You are given an array ‘A’ of length ‘N’, you have to choose an element from any index in this array and delete it. After deleting the element you will get a new array of length ‘N’-1. Your task is to find the number of such arrays of length ‘N’-1 which are good.

Note :

An array is called good if the sum of elements in odd indexes is equal to the sum of elements in even indexes.

For Example :

In array A= [1 2 4 3 6], if we delete A[4]=6, we will get new array B= [1 2 4 3], where B[0] + B[2] = B[1] + B[3] = 5, which means array B is good.
Detailed explanation ( Input/output format, Notes, Images )

Input Format :

The first line of the input contains ‘T’ denoting the number of test cases.
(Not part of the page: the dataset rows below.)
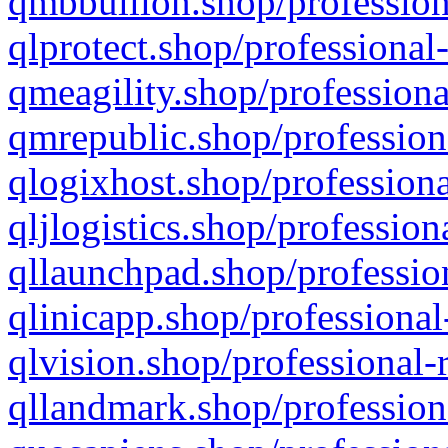
qmbbullion.shop/profession
qlprotect.shop/professional
qmeagility.shop/professiona
qmrepublic.shop/profession
qlogixhost.shop/professiona
qljlogistics.shop/profession
qllaunchpad.shop/profession
qlinicapp.shop/professional
qlvision.shop/professional-
qllandmark.shop/profession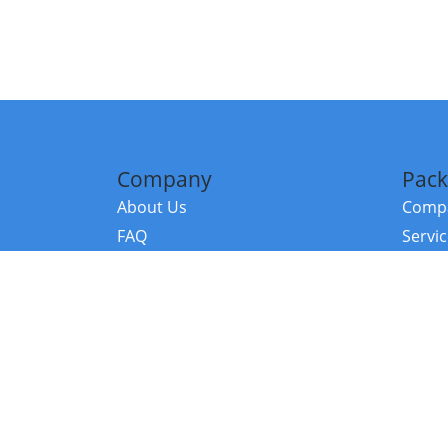
Company
Pack
About Us
Compa
FAQ
Servi
Contact Us
Resou
Referral Program
Fraud Alert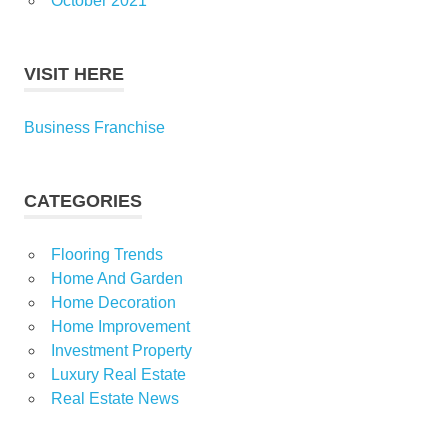
October 2021
VISIT HERE
Business Franchise
CATEGORIES
Flooring Trends
Home And Garden
Home Decoration
Home Improvement
Investment Property
Luxury Real Estate
Real Estate News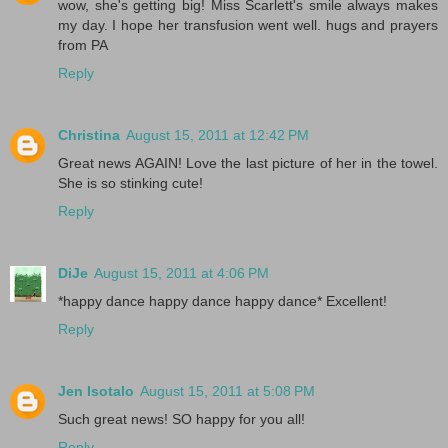
wow, she's getting big! Miss Scarlett's smile always makes
my day. I hope her transfusion went well. hugs and prayers
from PA
Reply
Christina
August 15, 2011 at 12:42 PM
Great news AGAIN! Love the last picture of her in the towel.
She is so stinking cute!
Reply
DiJe
August 15, 2011 at 4:06 PM
*happy dance happy dance happy dance* Excellent!
Reply
Jen Isotalo
August 15, 2011 at 5:08 PM
Such great news! SO happy for you all!
Reply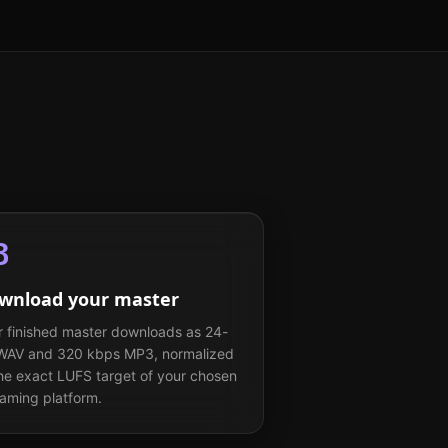
3
wnload your master
r finished master downloads as 24-
 WAV and 320 kbps MP3, normalized
the exact LUFS target of your chosen
eaming platform.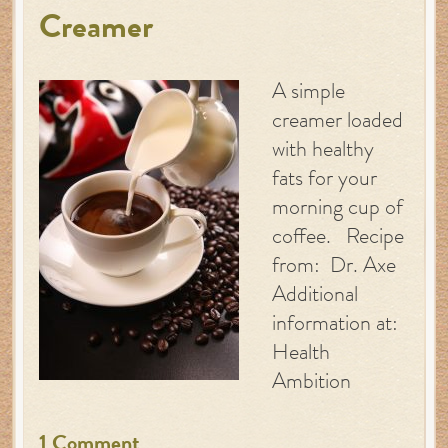
Creamer
A simple
creamer loaded
with healthy
fats for your
morning cup of
coffee. Recipe
from: Dr. Axe
Additional
information at:
Health
Ambition
1 Comment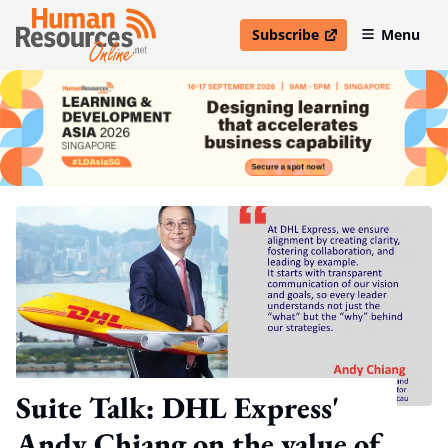
Subscribe
Menu
open in new window
Suite Talk: DHL Express'
Andy Chiang on the value of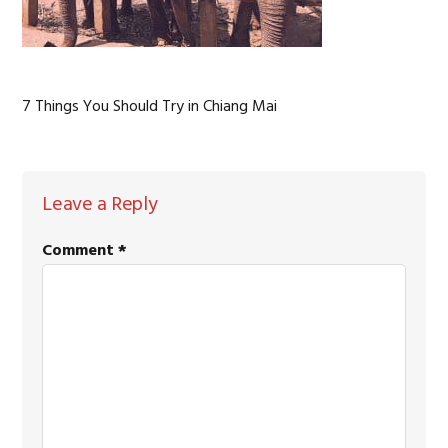
7 Things You Should Try in Chiang Mai
READER
Leave a Reply
INTERACTIONS
Comment
*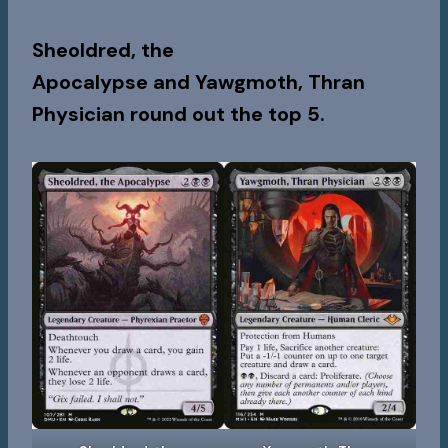
Sheoldred, the
Apocalypse
and
Yawgmoth, Thran
Physician
round out the top 5.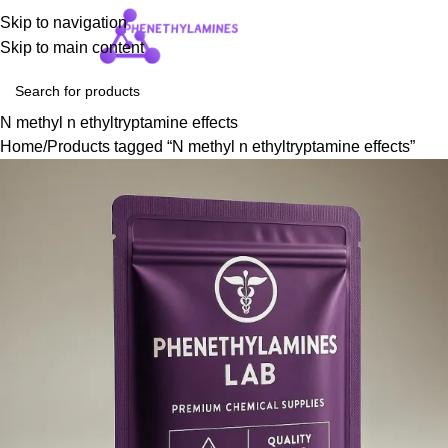
Skip to navigation
Login / Regist
Skip to main content
N methyl n ethyltryptamine effects
Home
Products tagged “N methyl n ethyltryptamine effects”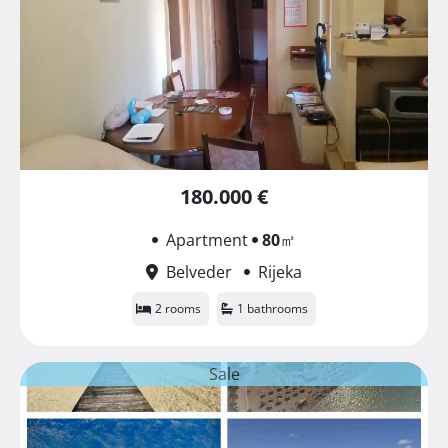
180.000 €
Apartment
80
㎡
Belveder
Rijeka
2 rooms
1 bathrooms
Sale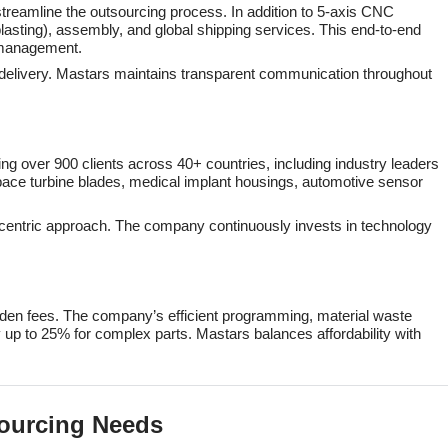
treamline the outsourcing process. In addition to 5-axis CNC
lasting), assembly, and global shipping services. This end-to-end
t management.
o delivery. Mastars maintains transparent communication throughout
ing over 900 clients across 40+ countries, including industry leaders
ace turbine blades, medical implant housings, automotive sensor
mer-centric approach. The company continuously invests in technology
hidden fees. The company’s efficient programming, material waste
 up to 25% for complex parts. Mastars balances affordability with
sourcing Needs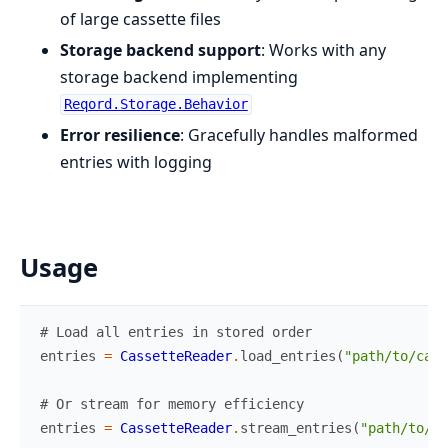
of large cassette files
Storage backend support
: Works with any
storage backend implementing
Reqord.Storage.Behavior
Error resilience
: Gracefully handles malformed
entries with logging
Usage
# Load all entries in stored order
entries
=
CassetteReader
.
load_entries
(
"path/to/cass
# Or stream for memory efficiency
entries
=
CassetteReader
.
stream_entries
(
"path/to/ca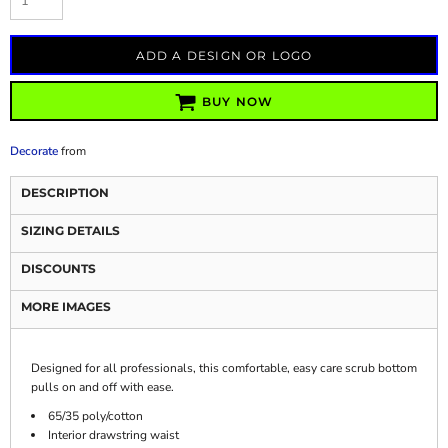
ADD A DESIGN OR LOGO
BUY NOW
Decorate
from
DESCRIPTION
SIZING DETAILS
DISCOUNTS
MORE IMAGES
Designed for all professionals, this comfortable, easy care scrub bottom
pulls on and off with ease.
65/35 poly/cotton
Interior drawstring waist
The first line of each test case contains the three integers N, length of the array.

The second line of each test case contains N space-separated integers of the array A.

Output Format :

For each test case, print an integer denoting the number of good arrays that can be formed.

Note :

You do not need to print anything, it has already been taken care of. Just implement the given function

Constraints :

1 <= T <= 5
1 <= N <= 3000
-5000 <= A[i] <= 5000

Where 'A[i]' denotes the 'ith' element of the given array.

Time Limit:  1sec

Sample Input 1 :

2
5
1 2 4 3 6
3
1 1 1

Sample Output 1 :

1
3

Explanation Of Sample Input 1:

In test case 1:
We have A = [1 2 4 3 6]
If we delete A[0], we will have B= [2 4 3 6], B[0] + B[2] != B[1] + B[3] 
If we delete A[1], we will have B= [1 4 3 6], B[0] + B[2] != B[1] + B[3] 
If we delete A[2], we will have B= [1 2 3 6], B[0] + B[2] != B[1] + B[3] 
If we delete A[3], we will have B= [1 2 4 6], B[0] + B[2] != B[1] + B[3]
If we delete A[3], we will have B= [1 2 4 3], B[0] + B[2]  = B[1] + B[3]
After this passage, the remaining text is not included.